So that gives us an opportunity: how can we help make the day-to-day grind of them satisfying the basics of their role more streamlined to provide time and attention to focus on bigger things?

The special fear of digital projects

A photo of the author Arthur C Clarke, and the cover image of his book Profiles Of The Future
Author Arthur C Clarke, and his book Profiles Of The Future

I want to take a moment to reflect on some of the comments I heard that showed an underlying fear or worry from the stakeholders.

It’s hard enough keeping up with technology and digital ways of working (and let’s be honest, industry fashions) when you work in digital all day — but as a stakeholder, it’s impossible. Their work requires them to pay attention across a whole range of organisational functions.

So there’s a tendency for digital projects to be just seen as magic.

Arthur C. Clarke wrote “Any sufficiently advanced technology is indistinguishable from magic”
Arthur C. Clarke wrote “Any sufficiently advanced technology is indistinguishable from magic”

Magic sounds fun in a Harry Potter sense, but when you’re a stakeholder it brings a fair bit of fear. Not being able to understand how something works is scary, when your organisation (and therefore your career) critically depends it.

I’ve even heard stakeholders ask for a ‘magic button’ in their digital systems to get to an outcome. The word magic is used to joke away the fact that they have no idea how it would work in practice, and are a bit scared about the whole thing.

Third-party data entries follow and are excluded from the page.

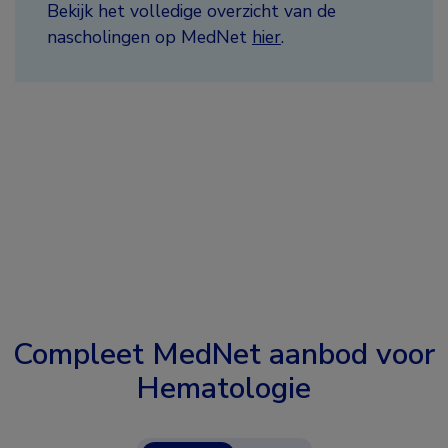
Bekijk het volledige overzicht van de
nascholingen op MedNet
hier
.
Compleet MedNet aanbod voor
Hematologie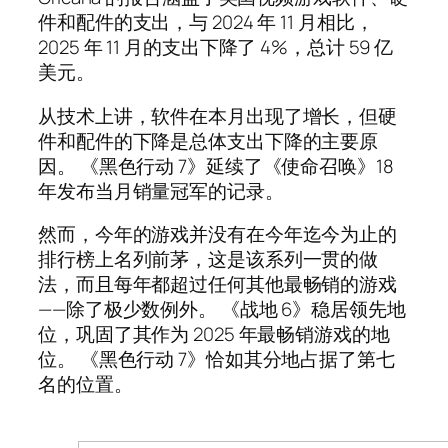
件和配件的支出，与 2024 年 11 月相比，
2025 年 11 月的支出下降了 4%，总计 59 亿
美元。
从技术上讲，软件在本月出现了增长，但硬
件和配件的下降是总体支出下降的主要原
因。 《黑色行动 7》延续了《使命召唤》18
年发布当月销量冠军的记录。
然而，今年的游戏并没有在今年迄今为止的
排行榜上名列前茅，这是该系列一贯的做
法，而且每年都超过任何其他最畅销的游戏
——除了极少数例外。 《战地 6》稳居领先地
位，巩固了其作为 2025 年最畅销游戏的地
位。 《黑色行动 7》恰如其分地占据了第七
名的位置。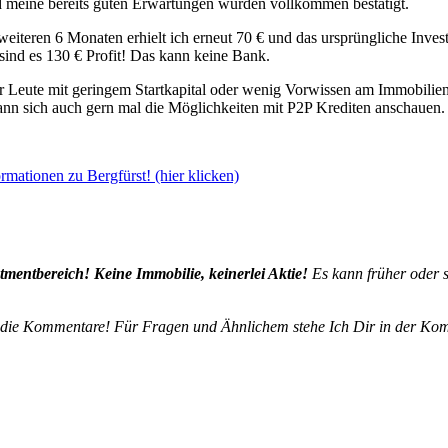
d meine bereits guten Erwartungen wurden vollkommen bestätigt.
eiteren 6 Monaten erhielt ich erneut 70 € und das ursprüngliche Inves
sind es 130 € Profit! Das kann keine Bank.
für Leute mit geringem Startkapital oder wenig Vorwissen am Immobilienm
 kann sich auch gern mal die Möglichkeiten mit P2P Krediten anschauen
rmationen zu Bergfürst! (hier klicken)
stmentbereich! Keine Immobilie, keinerlei Aktie!
Es kann früher oder s
n die Kommentare! Für Fragen und Ähnlichem stehe Ich Dir in der K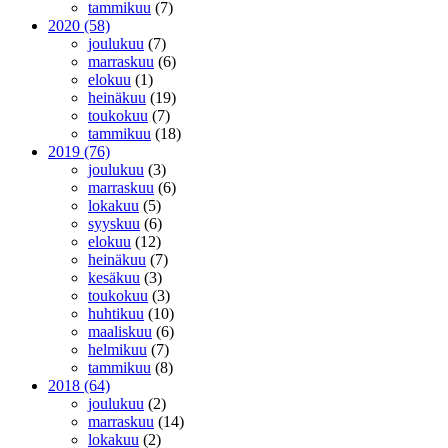
tammikuu
(7)
2020
(58)
joulukuu
(7)
marraskuu
(6)
elokuu
(1)
heinäkuu
(19)
toukokuu
(7)
tammikuu
(18)
2019
(76)
joulukuu
(3)
marraskuu
(6)
lokakuu
(5)
syyskuu
(6)
elokuu
(12)
heinäkuu
(7)
kesäkuu
(3)
toukokuu
(3)
huhtikuu
(10)
maaliskuu
(6)
helmikuu
(7)
tammikuu
(8)
2018
(64)
joulukuu
(2)
marraskuu
(14)
lokakuu
(2)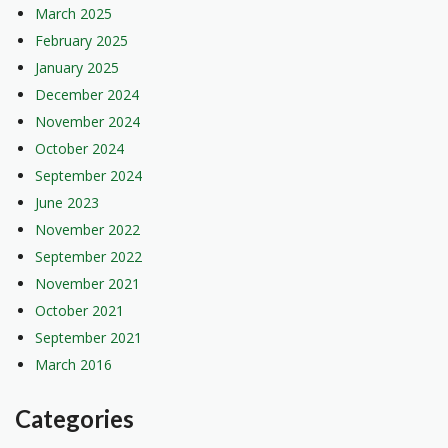
March 2025
February 2025
January 2025
December 2024
November 2024
October 2024
September 2024
June 2023
November 2022
September 2022
November 2021
October 2021
September 2021
March 2016
Categories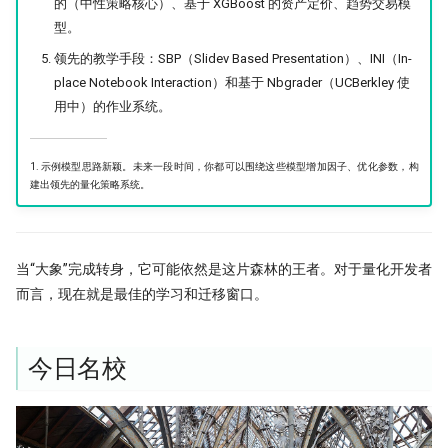
的（中性策略核心）、基于 XGBoost 的资产定价、趋势交易模
型。
领先的教学手段：SBP（Slidev Based Presentation）、INI（In-
place Notebook Interaction）和基于 Nbgrader（UCBerkley 使
用中）的作业系统。
1. 示例模型思路新颖。未来一段时间，你都可以围绕这些模型增加因子、优化参数，构
建出领先的量化策略系统。
当“大象”完成转身，它可能依然是这片森林的王者。对于量化开发者
而言，现在就是最佳的学习和迁移窗口。
今日名校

Let’s think about what impact that has on people. If we think about modes of transport, for example, and map three of them on a chart reflecting level of complexity, and perception of magic, it’d look something like this:

A chart with the x-axis showing simple to complicated, and the y-axis showing normal to magic. The words Bike, Car and Plane are shown, stepped from bottom left to top right.
How complexity maps to magic.

We can all understand exactly how a bike works. We can see the pedals turning the chain, turning the wheel — and we understand the concept of balance ever since being toddlers. Most of us would be happy to do simple repairs on a bike, or at least we’d understand what the bike shop staff are talking about. This means bikes seem normal to us. We don’t have any fear or worry about this technology.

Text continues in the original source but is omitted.